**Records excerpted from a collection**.
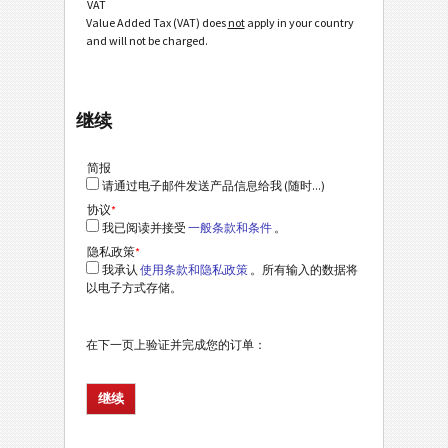
VAT
Value Added Tax (VAT) does
not
apply in your country
and will not be charged.
继续
简报
请通过电子邮件发送产品信息给我 (随时...)
协议
*
我已阅读并接受
一般条款和条件
。
隐私政策
*
我承认
使用条款和隐私政策
。所有输入的数据将
以电子方式存储。
在下一页上验证并完成您的订单：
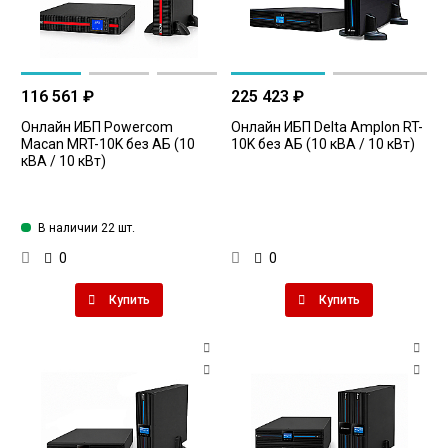
116 561 ₽
225 423 ₽
Онлайн ИБП Powercom
Онлайн ИБП Delta Amplon RT-
Macan MRT-10K без АБ (10
10K без АБ (10 кВА / 10 кВт)
кВА / 10 кВт)
В наличии 22 шт.
0
0
Купить
Купить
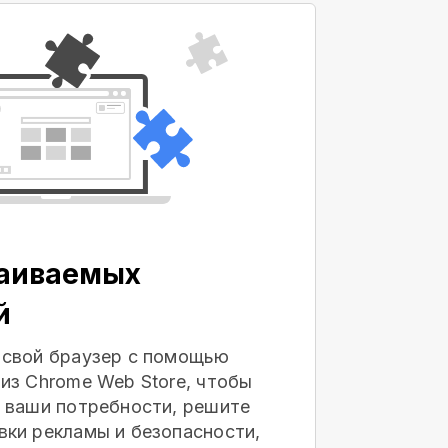
раиваемых
й
 свой браузер с помощью
из Chrome Web Store, чтобы
 ваши потребности, решите
ки рекламы и безопасности,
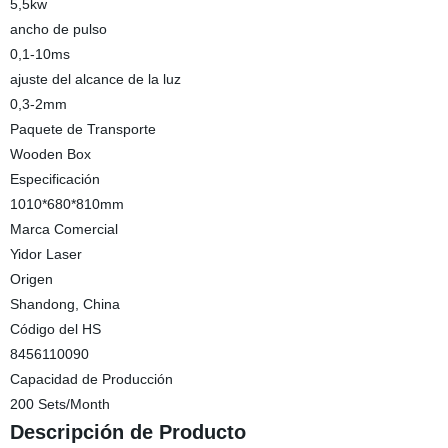
5,5kw
ancho de pulso
0,1-10ms
ajuste del alcance de la luz
0,3-2mm
Paquete de Transporte
Wooden Box
Especificación
1010*680*810mm
Marca Comercial
Yidor Laser
Origen
Shandong, China
Código del HS
8456110090
Capacidad de Producción
200 Sets/Month
Descripción de Producto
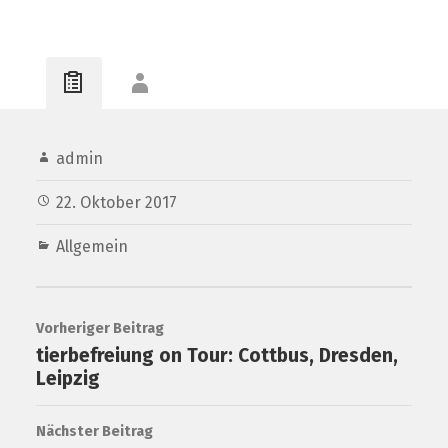
admin
22. Oktober 2017
Allgemein
Vorheriger Beitrag
tierbefreiung on Tour: Cottbus, Dresden,
Leipzig
Nächster Beitrag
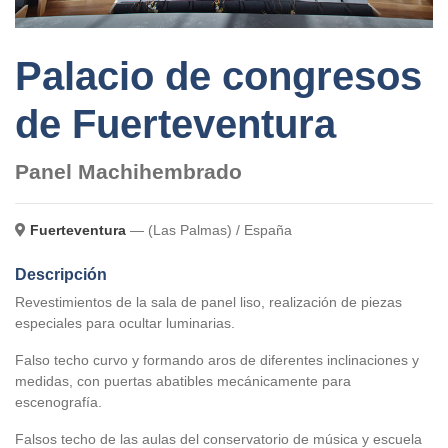
Palacio de congresos
de Fuerteventura
Panel Machihembrado
Fuerteventura
— (Las Palmas) / España
Descripción
Revestimientos de la sala de panel liso, realización de piezas
especiales para ocultar luminarias.
Falso techo curvo y formando aros de diferentes inclinaciones y
medidas, con puertas abatibles mecánicamente para
escenografía.
Falsos techo de las aulas del conservatorio de música y escuela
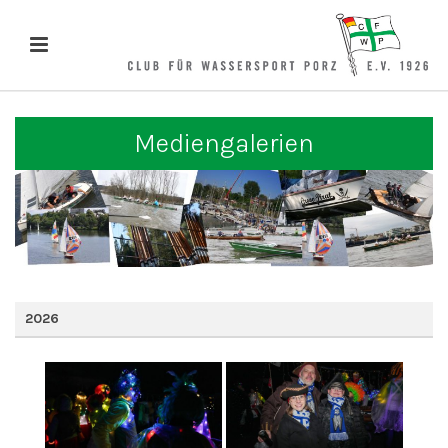
Mediengalerien
2026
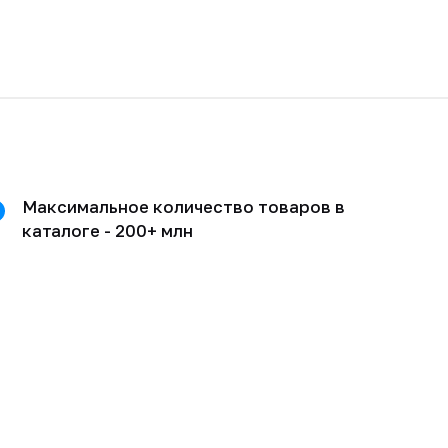
Максимальное количество товаров в
каталоге - 200+ млн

**Task to carry out**. Among the lines above, return those that contain the string "Beitrag".

**Answer**.
Vorheriger Beitrag
Nächster Beitrag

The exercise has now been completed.